▸ **EXERCISE**
Restate every line of the data word for word, except for the images.

▸ **INFORMATION GIVEN**

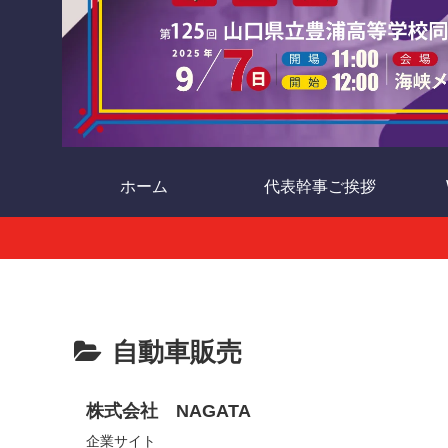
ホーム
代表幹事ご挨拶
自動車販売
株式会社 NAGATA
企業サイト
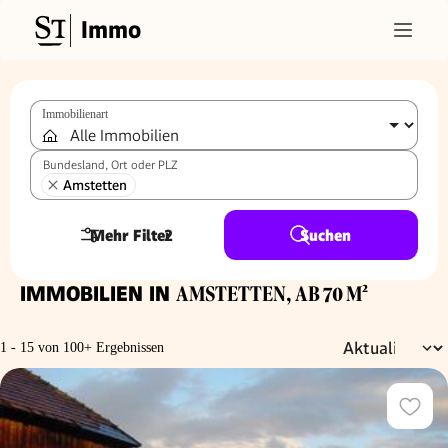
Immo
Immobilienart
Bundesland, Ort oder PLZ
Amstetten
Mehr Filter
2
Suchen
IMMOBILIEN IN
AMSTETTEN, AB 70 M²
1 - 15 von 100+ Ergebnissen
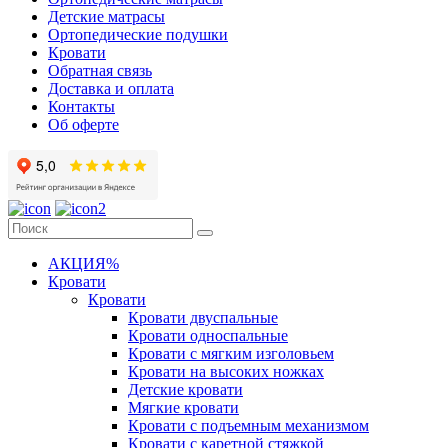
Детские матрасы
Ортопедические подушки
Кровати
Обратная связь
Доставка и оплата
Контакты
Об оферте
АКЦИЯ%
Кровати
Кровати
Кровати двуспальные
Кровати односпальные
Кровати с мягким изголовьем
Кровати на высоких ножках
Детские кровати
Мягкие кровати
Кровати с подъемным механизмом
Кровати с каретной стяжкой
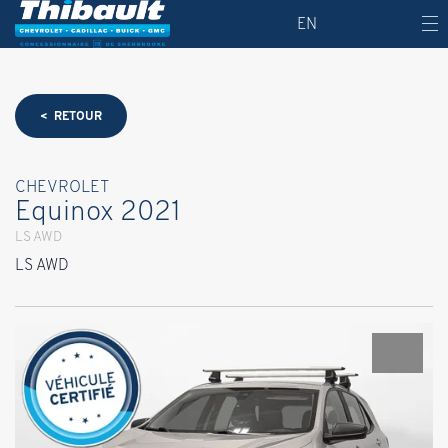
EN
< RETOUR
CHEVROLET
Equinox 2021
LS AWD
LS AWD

▸ **OUTPUT BELOW**
ホーム
代表幹事ご挨拶
自動車販売
株式会社 NAGATA
企業サイト
Immo
Immobilienart
Bundesland, Ort oder PLZ
Amstetten
Mehr Filter
2
Suchen
IMMOBILIEN IN
AMSTETTEN, AB 70 M²
1 - 15 von 100+ Ergebnissen
Детские матрасы
Ортопедические подушки
Кровати
Обратная связь
Доставка и оплата
Контакты
Об оферте
АКЦИЯ%
Кровати
Кровати
Кровати двуспальные
Кровати односпальные
Кровати с мягким изголовьем
Кровати на высоких ножках
Детские кровати
Мягкие кровати
Кровати с подъемным механизмом
Кровати с каретной стяжкой
EN
< RETOUR
CHEVROLET
Equinox 2021
LS AWD
LS AWD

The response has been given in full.